_WHAT THIS TASK INVOLVES:_ Type out all the records again exactly.
---------- RECORD EXTRACTS ----------
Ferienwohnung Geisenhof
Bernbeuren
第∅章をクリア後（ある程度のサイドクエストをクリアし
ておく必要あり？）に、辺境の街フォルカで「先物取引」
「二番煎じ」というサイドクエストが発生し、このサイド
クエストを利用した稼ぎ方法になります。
----------
_OUTPUT BELOW:_
Ferienwohnung Geisenhof
Bernbeuren
第∅章をクリア後（ある程度のサイドクエストをクリアし
ておく必要あり？）に、辺境の街フォルカで「先物取引」
「二番煎じ」というサイドクエストが発生し、このサイド
クエストを利用した稼ぎ方法になります。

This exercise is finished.